Increasing web server throughput with network interface data caching 通过网络接口数据缓存提高web服务器吞吐量

ASPLOS X

Pub Date : 2002-10-05 DOI: 10.1145/605397.605423

Hyong-youb Kim, Vijay S. Pai, S. Rixner

This paper introduces network interface data caching, a new technique to reduce local interconnect traffic on networking servers by caching frequently-requested content on a programmable network interface. The operating system on the host CPU determines which data to store in the cache and for which packets it should use data from the cache.
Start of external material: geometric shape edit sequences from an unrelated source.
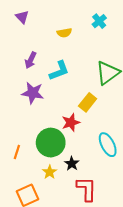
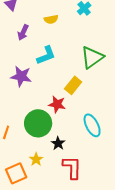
purple arrow: (31, 60) -> (23, 32), moved
red star: (71, 122) -> (57, 104), turned 30
yellow star: (50, 172) -> (36, 159), moved

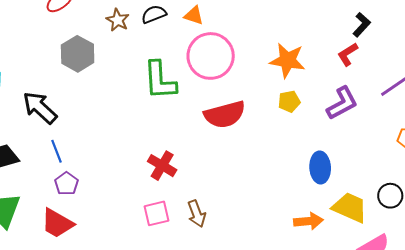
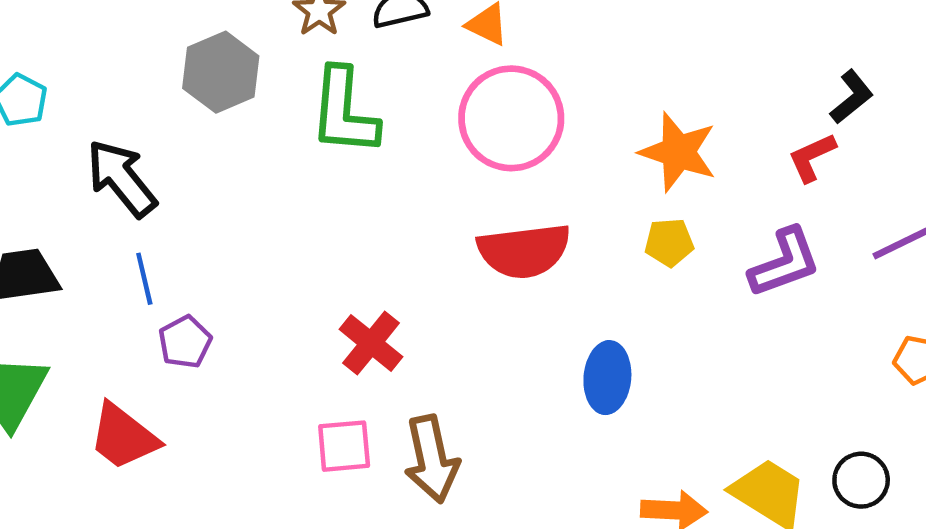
green L-shape: (160, 80) -> (344, 112), moved
blue ellipse: (320, 167) -> (607, 378), moved
purple pentagon: (66, 184) -> (185, 342), moved
brown arrow: (197, 214) -> (432, 459), size x1.4

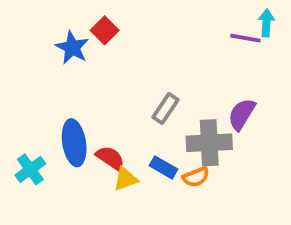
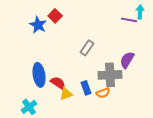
gray rectangle: (165, 108) -> (87, 48), moved
blue rectangle: (164, 167) -> (86, 88), turned 40
cyan cross: (30, 169) -> (29, 107), moved

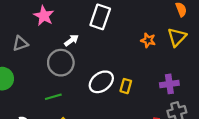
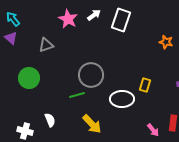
white arrow: (71, 40) -> (94, 15), moved
gray circle: (61, 63) -> (91, 75), moved
white ellipse: (101, 82) -> (122, 99), moved, turned 35

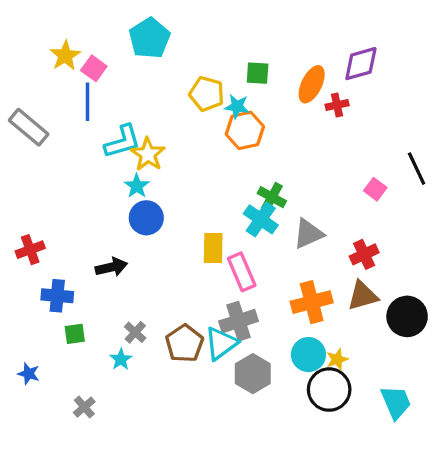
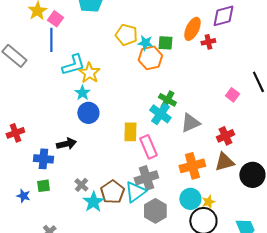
green square: (258, 73) -> (165, 43), moved
blue cross: (57, 296) -> (43, 159), moved
cyan star: (121, 359) -> (93, 202), moved, size x1.5
blue star: (29, 374) -> (23, 196), moved

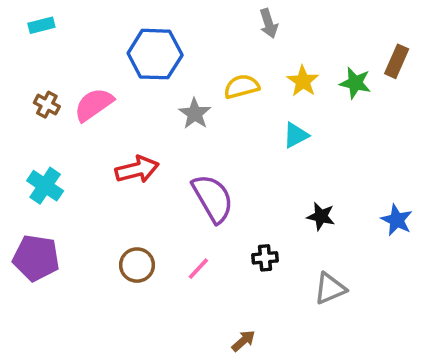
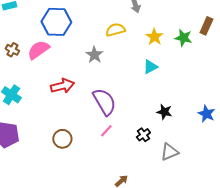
blue hexagon: (155, 54) -> (56, 22), moved
yellow semicircle: (242, 87) -> (115, 30), moved
black cross: (265, 258) -> (143, 135), moved, turned -32
pink line: (198, 269) -> (106, 131), moved

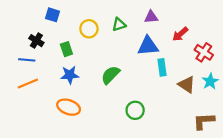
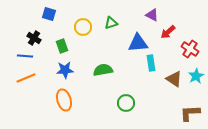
purple triangle: (151, 17) -> (152, 15), moved, turned 32
green semicircle: (110, 75) -> (103, 70), turned 36
orange ellipse: (69, 107) -> (64, 100), turned 55

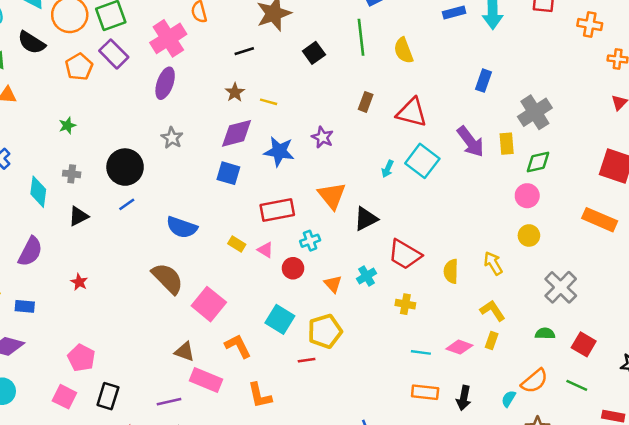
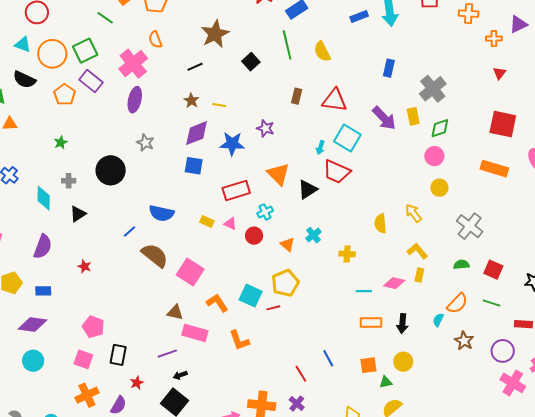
blue line: (127, 204) -> (129, 231), moved
red trapezoid: (405, 254) -> (337, 172), moved
cyan square: (280, 319) -> (251, 296), moved

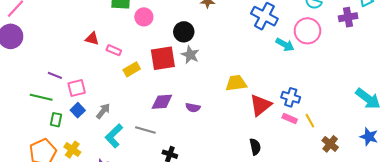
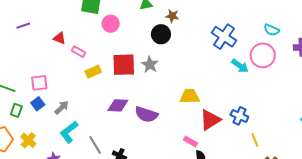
black circle: (184, 32) -> (161, 34), moved
purple line: (55, 75) -> (23, 26), moved, turned -48
purple semicircle: (193, 108) -> (146, 114), size x1.6
pink rectangle: (290, 118) -> (191, 142), moved
gray line: (145, 130) -> (95, 145), moved, turned 36

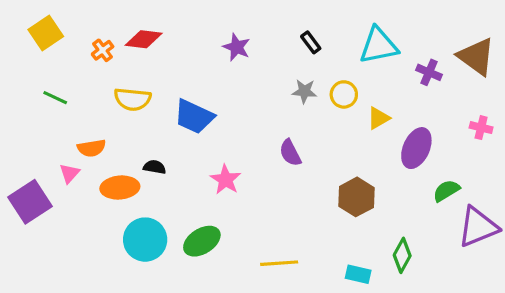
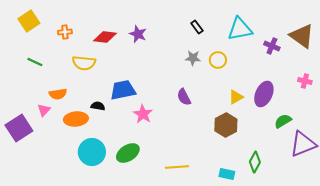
red diamond: (144, 39) -> (105, 37), moved
purple star: (237, 47) -> (138, 34), moved
orange cross: (103, 50) -> (65, 32), turned 32
blue trapezoid: (194, 117) -> (123, 90), moved, turned 144
yellow triangle: (379, 118) -> (236, 97), moved

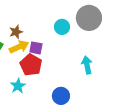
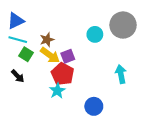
yellow arrow: (19, 47) -> (50, 55), turned 60
purple square: (36, 48) -> (68, 56), turned -32
cyan star: (18, 86) -> (57, 91), moved

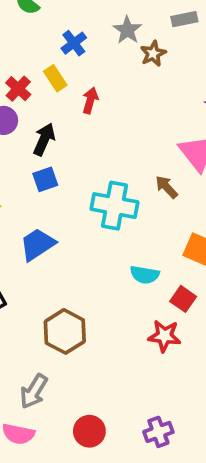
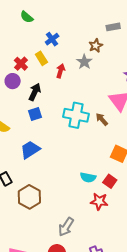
gray star: (127, 30) -> (84, 62), moved
cyan cross: (114, 206) -> (76, 115), moved
cyan semicircle: (145, 275) -> (88, 177), moved
brown hexagon: (65, 331) -> (29, 197), moved
gray arrow: (34, 391) -> (66, 227), moved

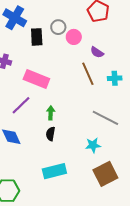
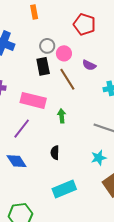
black rectangle: (37, 37) -> (43, 66), moved
brown line: (88, 74) -> (67, 79), moved
green arrow: (51, 113) -> (62, 116), moved

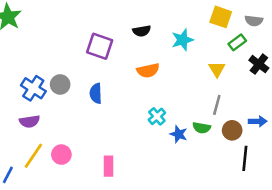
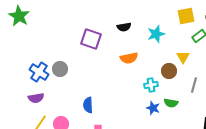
yellow square: (221, 17) -> (186, 16), turned -30
blue semicircle: (96, 93) -> (88, 105), moved
gray line: (217, 105) -> (194, 85), moved
cyan cross: (157, 116) -> (151, 85), moved, turned 32
brown circle: (232, 130) -> (169, 71), moved

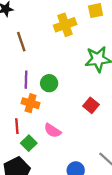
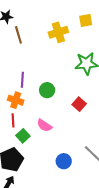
brown line: (21, 42) -> (18, 35), moved
green circle: (49, 83) -> (47, 90), moved
orange cross: (31, 103) -> (16, 100), moved

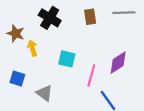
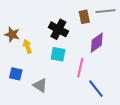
brown rectangle: (90, 17) -> (84, 17), moved
black cross: (50, 18) -> (58, 29), moved
purple diamond: (118, 63) -> (97, 43), moved

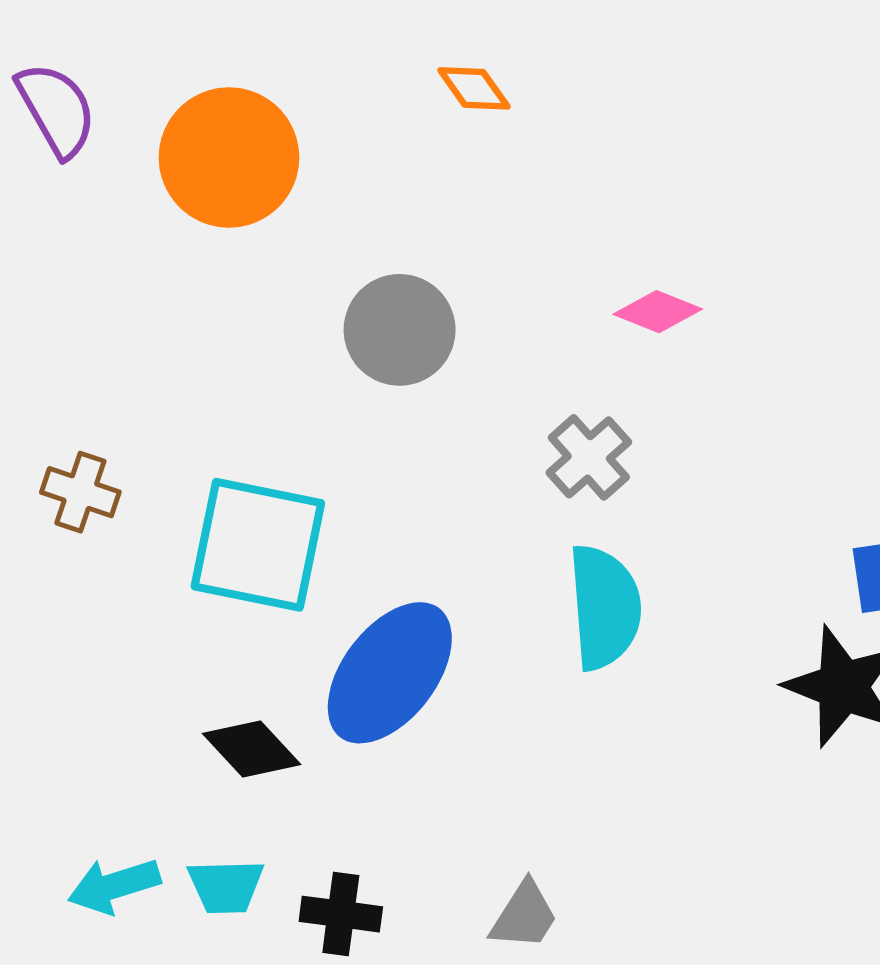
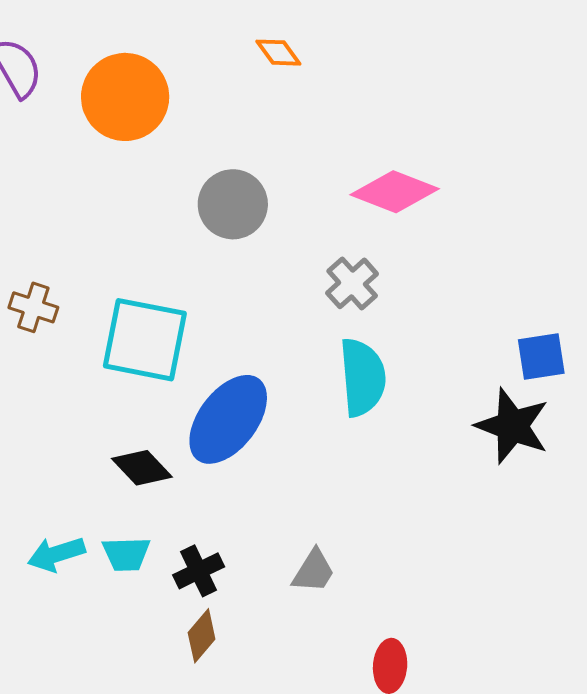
pink diamond: (658, 312) -> (395, 192), size x1.6
black cross: (341, 914) -> (199, 571), turned -33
To facilitate data reuse across multiple packets and connections, the cache only stores application-level response content (such as HTTP data), with application-level and networking headers generated by the host CPU. Network interface data caching can reduce PCI traffic by up to 57% on a prototype implementation of a uniprocessor web server. This traffic reduction results in up to 31% performance improvement, leading to a peak server throughput of 1571 Mb/s.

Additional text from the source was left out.